Я знал его лучше, чем остальные. Возможно, даже лучше, чем его собственные дети, поскольку у меня было то, что вежливо называлось «литературными амбициями». Охваченный страхом, я приносил ему на отзыв свои опусы. Я снова увидел как наяву тот вечер, падающий снег, неровные блики газового света в сочетании с электрическим отражались в черных окнах. За тем же самым столом — правда, теперь он стоял посреди комнаты — сидел судья Куэйл с моей рукописью. Уронив голову на руку, он барабанил пальцами по виску так, как это делал в зале суда. Глаза его были полуприкрыты. Я понял, что сейчас он встанет и начнет расхаживать по комнате, заложив руку за фалду пиджака. Прежде чем заговорить, он обычно слегка опускал подбородок, а также поправлял манжеты. Когда он говорил официально — даже если это был всего-навсего отзыв на произведение шестнадцатилетнего автора, — изъяснялся в том латинском стиле, в каком привык писать сам, — с римской тяжеловесностью и римской логикой.

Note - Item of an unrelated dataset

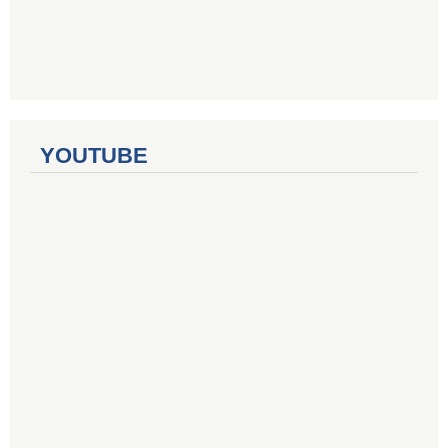
YOUTUBE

В наши дни мы склонны делать смешные ошибки. Например, мы убеждены, что люди его поколения говорили, как древние римляне, хотя они всего-навсего говорили на языке древних римлян. Мы утверждаем, что они говорят цветисто, хотя они просто были многословны, для того чтобы точнее и полнее выразить свою мысль. Судья Куэйл был юрист и презирал пустословие. Он был представителем старой традиции, из тех много пьющих и тяжело думающих юристов, кто не изучал законы, но создавал их на ходу. Я и сейчас вижу, как этот худой и высокий человек, от которого пахнет лавровишневой водой, расхаживает по библиотеке и говорит, говорит. На каминной полке часы в стеклянном футляре, за которым пучок тимофеевки. Он призывает меня проводить дни и ночи в обществе Аддисона. Он цитирует лорда Бэкона и Дж. С. Блека. Его советы классически холодны, и в них сквозит легкое пренебрежение к художественной прозе. И тем не менее его суждения не лишены проницательности.